M.G. Stephens, who is making another appearance in TMR with a story about the peripatetic Eileen Coole, Irish expatriate and ex-junkie, has just finished reading Ralph Ellison’s Invisible Man. M.G. is part of a men’s reading group at the oldest African American church in Evanston, Illinois, and they usually read books related to social justice or black history or culture. — “The first time around I was impressed by Ellison’s prose style and his storytelling abilities. This time I am taken by the breadth of his knowledge and experience, and his uncanny ability to synthesize other writers’ ideas into his own work. I am also taken by the shapeliness of the work, a beautiful arc to the narrative, themes repeating, ideas culminating, images solidifying by the end. This book is a devastating indictment of American racism, and its voice resonates deep into the bones, shaking up our world in a way that propels us towards social justice.”

The group’s next book to tackle is The Fire Next Time by James Baldwin, which is one of M.G.’s favorites. — “I try to re-read it every year. Baldwin has one of the most beautiful prose styles I have ever encountered in any language, and I identify with the fact that he was one of nine children, as I was too, growing up in a poor family in New York too.

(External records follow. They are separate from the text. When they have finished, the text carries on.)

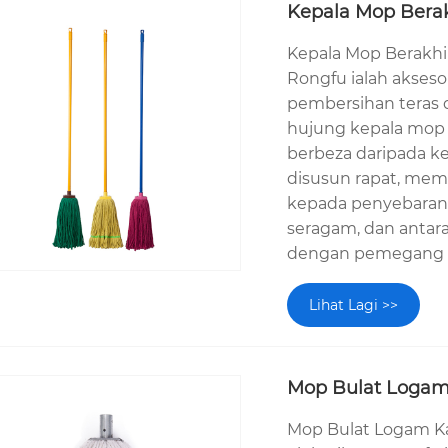
Kepala Mop Berak
Kepala Mop Berakhir
Rongfu ialah akseso
pembersihan teras d
hujung kepala mop 
berbeza daripada ke
disusun rapat, mem
kepada penyebaran 
seragam, dan antar
dengan pemegang
Lihat Lagi >>
Mop Bulat Loga
Mop Bulat Logam Ka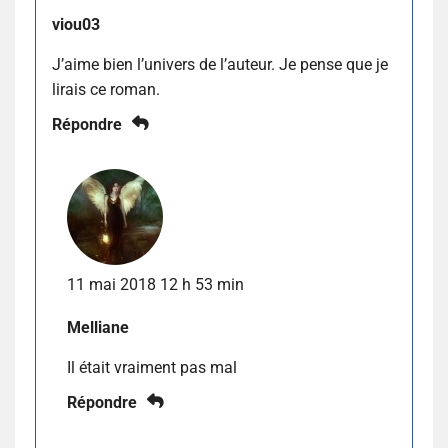
viou03
J’aime bien l’univers de l’auteur. Je pense que je
lirais ce roman.
Répondre
11 mai 2018 12 h 53 min
Melliane
Il était vraiment pas mal
Répondre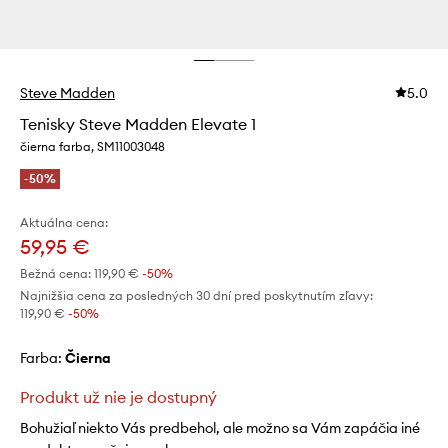
Steve Madden
5.0
Tenisky Steve Madden Elevate 1
čierna farba, SM11003048
-50%
Aktuálna cena:
59,95 €
Bežná cena:
119,90 €
-50%
Najnižšia cena za posledných 30 dní pred poskytnutím zľavy:
119,90 €
 -50%
Farba:
čierna
Produkt už nie je dostupný
Bohužiaľ niekto Vás predbehol, ale možno sa Vám zapáčia iné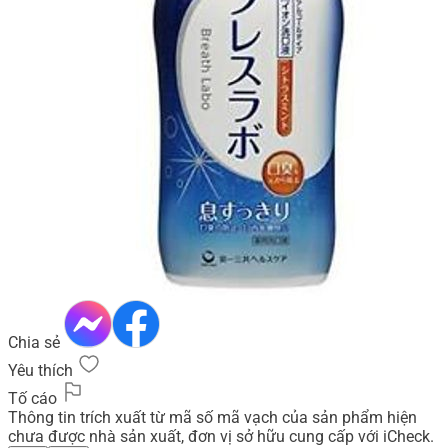
Chia sẻ
Yêu thích
Tố cáo
Thông tin trích xuất từ mã số mã vạch của sản phẩm hiện
chưa được nhà sản xuất, đơn vị sở hữu cung cấp với iCheck.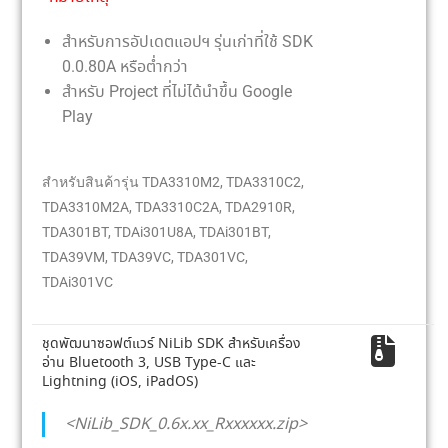
สำหรับการอัปเดตแอปฯ รุ่นเก่าที่ใช้ SDK
0.0.80A หรือต่ำกว่า
สำหรับ Project ที่ไม่ได้นำขึ้น Google
Play
สำหรับสินค้ารุ่น TDA3310M2, TDA3310C2,
TDA3310M2A, TDA3310C2A, TDA2910R,
TDA301BT, TDAi301U8A, TDAi301BT,
TDA39VM, TDA39VC, TDA301VC,
TDAi301VC
ชุดพัฒนาซอฟต์แวร์ NiLib SDK สำหรับเครื่อง
อ่าน Bluetooth 3, USB Type-C และ
Lightning (iOS, iPadOS)
<NiLib_SDK_0.6x.xx_Rxxxxxx.zip>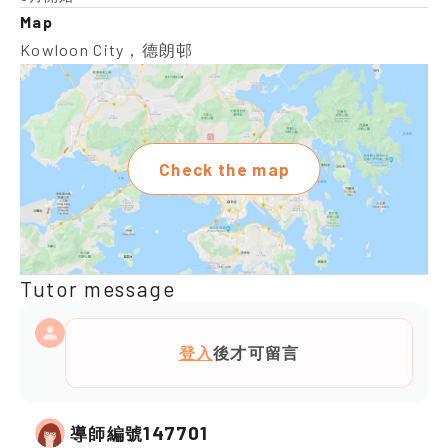
Map
Kowloon City，德朗邨
Check the map
Tutor message
登入
後才可留言
147701
導師編號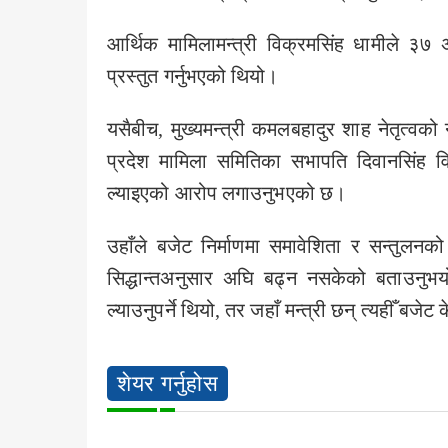
आर्थिक मामिलामन्त्री विक्रमसिंह धामीले ३७ 
प्रस्तुत गर्नुभएको थियो।
यसैबीच, मुख्यमन्त्री कमलबहादुर शाह नेतृत्वक
प्रदेश मामिला समितिका सभापति दिवानसिंह विष
ल्याइएको आरोप लगाउनुभएको छ।
उहाँले बजेट निर्माणमा समावेशिता र सन्तुलनक
सिद्धान्तअनुसार अघि बढ्न नसकेको बताउनुभयो
ल्याउनुपर्ने थियो, तर जहाँ मन्त्री छन् त्यहीँ बजे
शेयर गर्नुहोस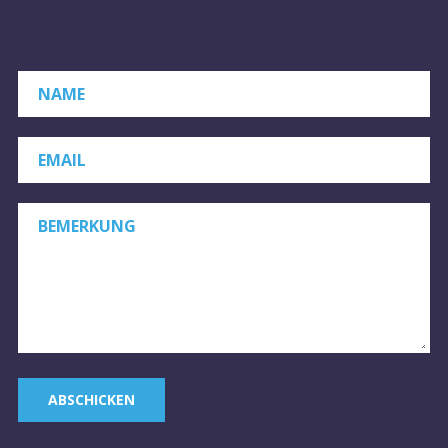
NAME
*
EMAIL
*
BEMERKUNG
ABSCHICKEN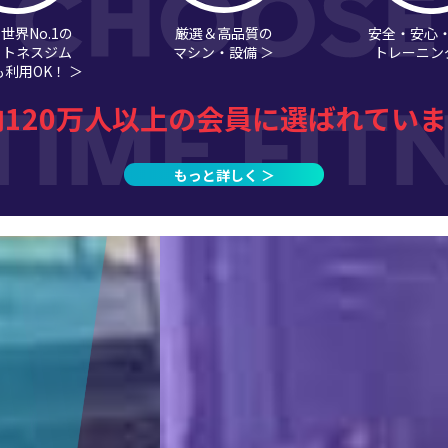
世界No.1の
厳選＆高品質の
安全・安心
ットネスジム
マシン・設備 ＞
トレーニン
利用OK！ ＞
内120万人以上の会員に選ばれていま
もっと詳しく ＞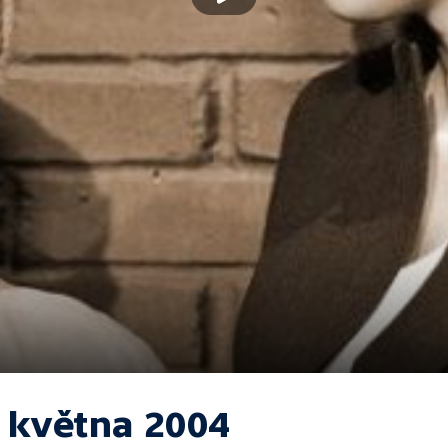
. května 2004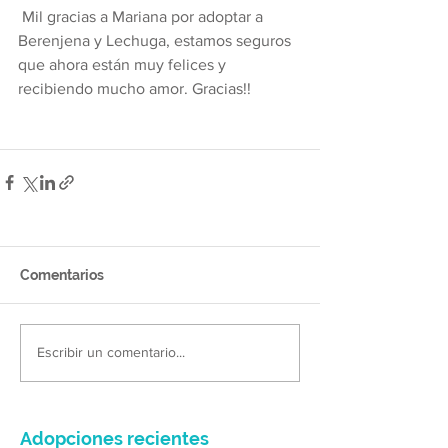
 Mil gracias a Mariana por adoptar a 
Berenjena y Lechuga, estamos seguros 
que ahora están muy felices y 
recibiendo mucho amor. Gracias!!
Comentarios
Escribir un comentario...
Adopciones recientes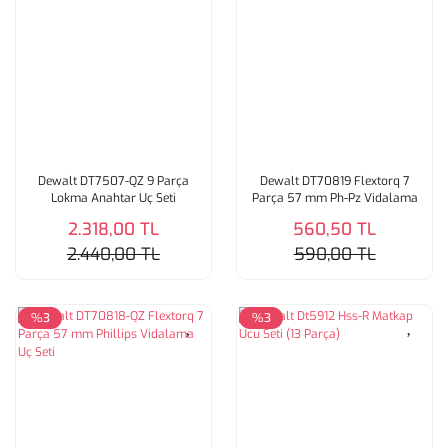
Dewalt DT7507-QZ 9 Parça
Dewalt DT70819 Flextorq 7
Lokma Anahtar Uç Seti
Parça 57 mm Ph-Pz Vidalama
Uç Seti
2.318,00 TL
560,50 TL
2.440,00 TL
590,00 TL
%3
%3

But most important, Baldwin articulates the pain of social injustice in America as well as anyone, and a writer committed to social justice, in my opinion, is just slightly more ahead of the other writers around her or him. Every time I read this book, it amazes me how articulate Baldwin is about feelings that most of us are too traumatized by to ever be able to give them form and articulation. He is one of the great voices in American literature.”

Lastly, he is reading many miscellaneous books, mostly to review them, including the late Richard Elman’s collected poems, a handful of Irish books, and Richard Hoffman’s memoir Love and Fury, as well as his latest poetry book Noon until Night.